Косвенно подтверждают склонность дяди Вани создавать мифы о своей жизни и два его высказывания. “До прошлого года я так же, как вы, нарочно старался отуманить глаза вашею этою схоластикой, чтобы не видеть настоящей жизни” (XIII, 82), – говорит он матери, имея в виду свои прежние иллюзии относительно профессора. Едва ли не прямым ответом на вопрос, зачем же он нарочно “отуманивал” глаза, “чтобы не видеть настоящей жизни”, выглядят слова Войницкого в третьем действии: “Когда нет настоящей жизни, то живут миражами. Все-таки лучше, чем ничего” (XIII, 82).

Итак, дядя Ваня “раскрашивает” свою жизнь в яркие тона прежде всего потому, что нет “настоящей жизни”.

Вернемся к поиску литературных связей между “Дядей Ваней” и “Ревизором” для того, чтобы прояснить содержание этой пьесы Чехова. Имя и отчество Войницкого – переставленные имя и отчество двух гоголевских героев – Петров Ивановичей Добчинского и Бобчинского. Войницкий создал свой миф о Серебрякове, а у Гоголя именно эти персонажи создали миф о Хлестакове-ревизоре, остальные в него просто поверили. Как у Гоголя, так и у Чехова миф создают люди, не заинтересованные в том, что они делают, ни материально, ни по службе. Петры Иванычи не служат, а Войницкий ничего не хочет получить от Серебрякова, наоборот, он все ему отдает. Бобчинский с Добчинским тоже пострадали – потеряли деньги.

Чем эти герои Гоголя могли привлечь внимание Чехова? Вспомним просьбу, с которой Бобчинский обращается к Хлестакову: “...поедете в Петербург, скажите всем там вельможам разным: сенаторам и адмиралам, что вот, ваше сиятельство, <...> живет в таком-то городе Петр Иванович Бобчинский <...> Да если этак и государю придется, то скажите и государю” (21, IV, 66-67). Самое заветное в гоголевском персонаже оказывается близким Чехову. Живет обычный, ничем не замечательный человек в заштатном уездном городишке. Скука, тоска, все серо и сам сер. Неужели проживешь, и даже никто не узнает, что жил на свете человек с такой-то фамилией. Это же непереносимо – и вот крик души: пусть хотя бы фамилию узнают, все легче, все как-то отметился в жизни. В серой, грязной, скучной жизни человека влечет к блестящему, возвышенному, значительному. А если значительного, возвышенного нет, то Бобчинский и Добчинский его выдумают, они фантазеры.

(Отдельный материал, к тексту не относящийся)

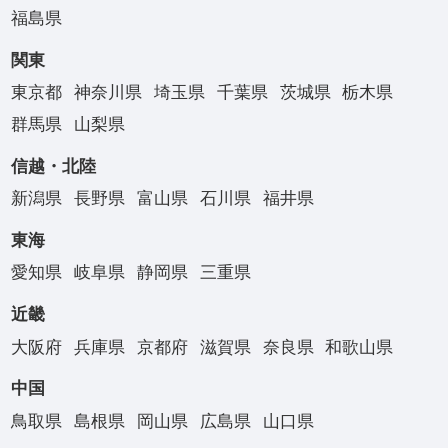
福島県
関東
東京都
神奈川県
埼玉県
千葉県
茨城県
栃木県
群馬県
山梨県
信越・北陸
新潟県
長野県
富山県
石川県
福井県
東海
愛知県
岐阜県
静岡県
三重県
近畿
大阪府
兵庫県
京都府
滋賀県
奈良県
和歌山県
中国
鳥取県
島根県
岡山県
広島県
山口県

Они выдумали ревизора Хлестакова. Точно так же выдумывает профессора и свою судьбу Войницкий, похожий на многих чеховских героев, обыкновенных, заурядных людей, страдающих в серой, пошлой, скучной жизни и мечтающих об ином, более ярком и полноценном существовании.

Поприщин – гоголевский “маленький” человек, бунтующий против своей участи, Войницкий – чеховский обыкновенный человек, бунтующий против своей обыкновенной участи. Вот наш главный вывод из исследования литературных связей пьесы. Подкрепим его рядом наблюдений.

Войницкий бунтует именно против своей обыкновенности. Дядя Ваня создает два мифа о своей жизни. Согласно первому, Серебряков – гений, а он служит профессору, а через него – науке, прогрессу, человечеству. Дядя Ваня принес себя в жертву великому человеку и великому делу. Все это выглядит красиво и возвышенно. Миф второй: профессор – бездарность, он обманул меня; я, кто сам мог стать Шопенгауэром, Достоевским, пожертвовал собой ради ничтожества, погубил свою жизнь. Трагедия жизни дяди Вани в его изложении выглядит жутко, но в ней есть своя трагическая красота и, конечно, исключительность судьбы.

Он создает два мифа и знать не хочет о наиболее вероятном смысле своей судьбы: средний ученый Серебряков внес свой посильный вклад в науку, а заурядный человек Войницкий пожертвовал собою ради этого не слишком значительного вклада. Это обычная судьба миллионов людей. Именно ее, обычной, и не желает дядя Ваня. (Кстати, само сочетание имени и фамилии персонажа, Иван Войницкий, звучит иронично.)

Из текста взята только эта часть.